Available data START

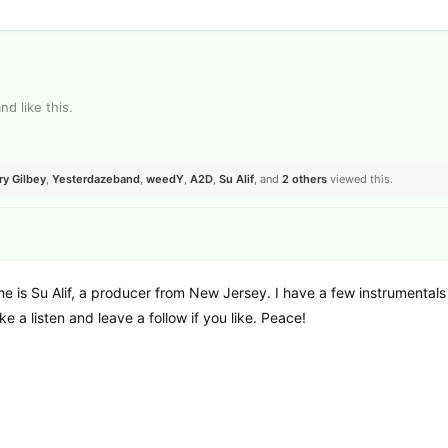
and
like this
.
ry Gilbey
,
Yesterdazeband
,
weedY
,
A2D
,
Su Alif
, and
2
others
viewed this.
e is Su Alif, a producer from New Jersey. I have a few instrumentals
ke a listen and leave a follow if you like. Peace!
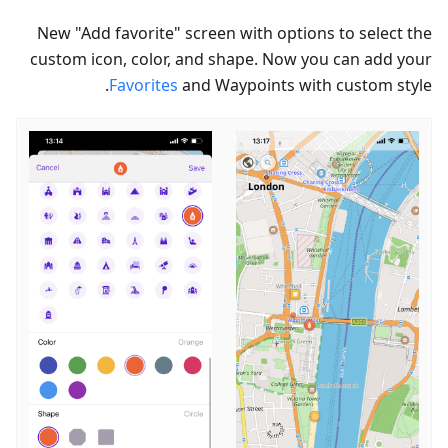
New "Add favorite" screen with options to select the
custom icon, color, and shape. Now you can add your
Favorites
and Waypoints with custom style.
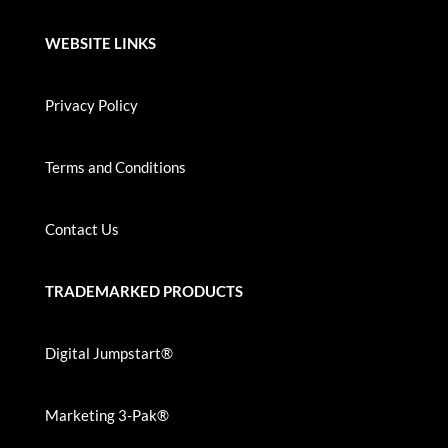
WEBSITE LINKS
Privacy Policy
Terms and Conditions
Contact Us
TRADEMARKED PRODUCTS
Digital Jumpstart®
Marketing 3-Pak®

Available data END
Available data START

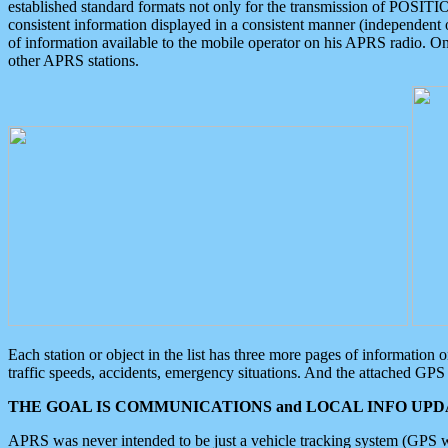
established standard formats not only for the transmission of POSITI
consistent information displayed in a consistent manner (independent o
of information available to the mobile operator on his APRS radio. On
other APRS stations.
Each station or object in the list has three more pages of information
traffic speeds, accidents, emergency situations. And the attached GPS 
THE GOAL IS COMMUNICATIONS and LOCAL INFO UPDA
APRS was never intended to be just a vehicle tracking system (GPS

Available data END
Available data START

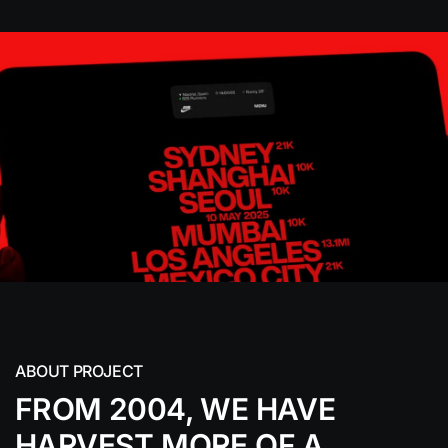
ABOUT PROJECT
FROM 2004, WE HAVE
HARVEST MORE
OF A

Available data END

◆ **Exercise directions**
Copy out each line of the listing that contains the word "with".

◆ **Solution for this problem**
New "Add favorite" screen with options to select the
and Waypoints with custom style.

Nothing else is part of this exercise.